Насчёт «опустевшего трона» и что какой-то «офицерик» (как порой называл Лермонтова кое-кто из современников) занял его вслед за Пушкиным, - это как-то разом, не иначе чудесным образом, поняли многие.  Василий Андреевич Жуковский, как передавали Бурнашёву, увидел в стихах не только зачатки, но и проявление могучего таланта. (По уверению Ходасевича, тот же Жуковский «морщился» над лермонтовскими стихами 1840-1841 годов, где чуть ли не сплошь шедевры.) Знатоки называли стихотворение самым замечательным из тех, что были написаны на смерть Пушкина. Софья Карамзина в письме к брату Андрею в Париж, вспоминая о Пушкине, привела  стихотворение  со словами: «Вот стихи, которые написал на его смерть некий господин Лермонтов, гусарский офицер. Я нахожу их прекрасными, в них так много правды и чувства, что тебе надо знать их». Александр Тургенев отправил сочинение Лермонтова псковскому губернатору, а затем своему брату-декабристу Николаю в Париж. Точно так же и другие переписывали лермонтовские стихи в посланиях ко своим родным, друзьям, товарищам, знакомым. По всей стране и по миру разлетались грустные и гневные строки нового поэта – вместе с горестным известием о дуэли и кончине Пушкина.

.

 

А что же началось в те дни у самого Лермонтова?

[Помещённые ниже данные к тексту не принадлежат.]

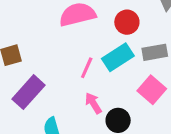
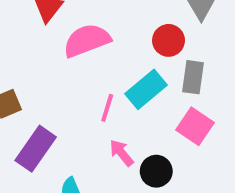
red circle: (127, 22) -> (168, 40), moved
gray rectangle: (155, 52) -> (193, 77), turned -65

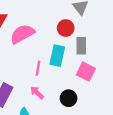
cyan rectangle: (146, 89) -> (57, 56), turned -30
pink arrow: (121, 153) -> (37, 93), moved

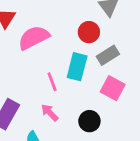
gray rectangle: (81, 46) -> (108, 55), turned 56
pink line: (38, 68) -> (52, 82), turned -32

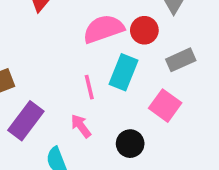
pink semicircle: (34, 38) -> (104, 29), moved
gray rectangle: (108, 55) -> (181, 60), moved

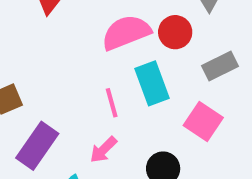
cyan rectangle: (123, 72) -> (152, 83), turned -40
pink arrow: (81, 126) -> (103, 150), turned -95

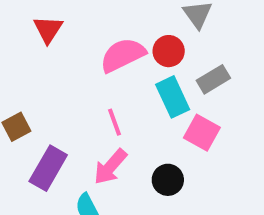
cyan rectangle: (152, 83) -> (173, 97), moved
pink arrow: (103, 150) -> (110, 167), size x1.4

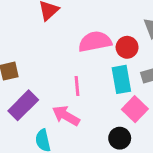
pink arrow: (110, 167) -> (66, 116), turned 64
black circle: (168, 180) -> (120, 138), moved

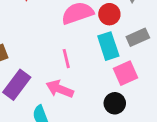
pink square: (135, 109) -> (125, 73), turned 30

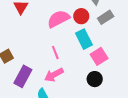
gray rectangle: (138, 37) -> (106, 17), moved
pink arrow: (60, 89) -> (54, 75), turned -42

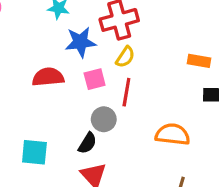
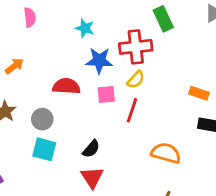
gray circle: (104, 119) -> (42, 119), moved

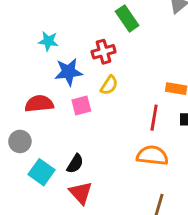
red cross: (136, 47) -> (104, 52), size x0.7
red line: (132, 110) -> (154, 118), moved
cyan square: (44, 149) -> (42, 172), moved, turned 30

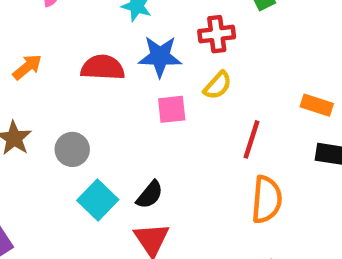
red semicircle: (39, 104) -> (103, 68), moved
red line: (154, 118) -> (251, 139), moved
orange semicircle: (152, 155) -> (267, 200), turned 80

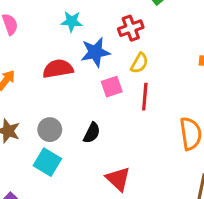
red line: (251, 139) -> (145, 97), moved
black semicircle: (150, 195) -> (92, 133), moved
cyan square: (98, 200) -> (47, 162), moved

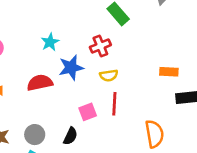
cyan star: (72, 21) -> (50, 42), turned -30
yellow semicircle: (139, 63) -> (109, 75), turned 54
pink square: (112, 87) -> (88, 112), moved

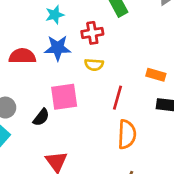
cyan star: (50, 42) -> (55, 15), moved
red line: (114, 104) -> (118, 98), moved
pink square: (88, 112) -> (64, 97), size x1.5

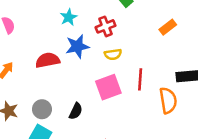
orange rectangle: (156, 75) -> (168, 27), moved, turned -42
pink square: (64, 97) -> (108, 87), moved
orange semicircle: (127, 134) -> (168, 100), moved

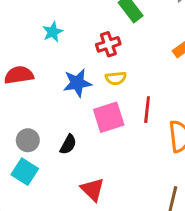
cyan star: (69, 17) -> (53, 32), moved
blue star: (77, 46) -> (77, 83), moved
red semicircle: (48, 60) -> (19, 75), moved

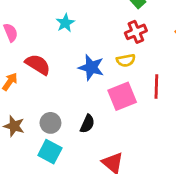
red cross: (108, 44) -> (136, 32), moved
red semicircle: (19, 75) -> (38, 65), turned 45
blue star: (77, 83) -> (91, 67), turned 30

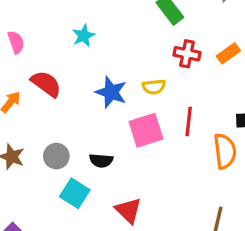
red cross: (136, 32) -> (187, 54), moved, turned 30
black semicircle: (87, 124) -> (101, 161), turned 66
cyan square: (50, 152) -> (75, 193), moved

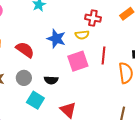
red cross: (187, 54) -> (93, 18), moved
red semicircle: (46, 84) -> (25, 50), moved

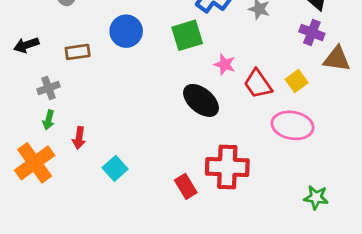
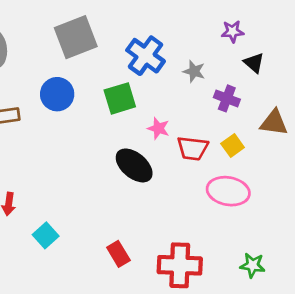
purple cross: (312, 33) -> (227, 98), moved
red trapezoid: (258, 84) -> (193, 148), turned -48
red cross: (227, 167) -> (180, 265), moved

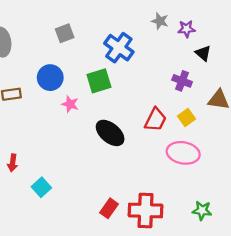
gray square: (76, 37) -> (65, 33), size x0.6
gray star: (194, 71) -> (160, 21), moved
pink star: (158, 128) -> (70, 104), moved
red trapezoid: (193, 148) -> (155, 120), turned -70
red rectangle: (118, 254) -> (109, 208), moved, turned 66

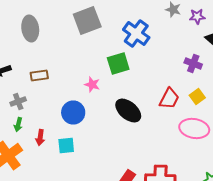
gray square: (65, 33) -> (87, 20), size x1.6
blue circle: (50, 78) -> (73, 112), moved
cyan square: (41, 187) -> (66, 146), moved, turned 36

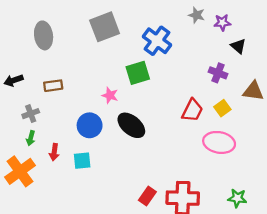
black ellipse: (128, 110) -> (131, 125), moved

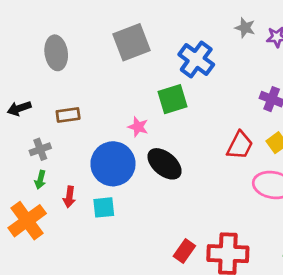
blue circle: (90, 125) -> (113, 164), size x1.4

«Как известно, Лермонтов написал стихотворение своё на смерть Пушкина сначала без заключительных 16 строк. Оно прочтено было государем и другими лицами и в общем удостоилось высокого одобрения. Рассказывали, что великий князь Михаил Павлович сказал даже: “Этот, чего доброго, заменит России Пушкина”; что Жуковский признал в них проявление могучего таланта, а князь В.Ф.Одоевский по адресу Лермонтова наговорил комплиментов при встрече с его бабушкой Арсеньевой. Толковали, что Дантес страшно рассердился на нового поэта и что командир лейб-гвардии гусарского полка утверждал, что, не сиди убийца Пушкина на гауптвахте, он непременно послал бы вызов Лермонтову за его ругательные стихи. Но сам командир одобрял их. Да и нельзя было иначе, раз сам государь выразил относительно стихов довольство своё». (П.Висковатый)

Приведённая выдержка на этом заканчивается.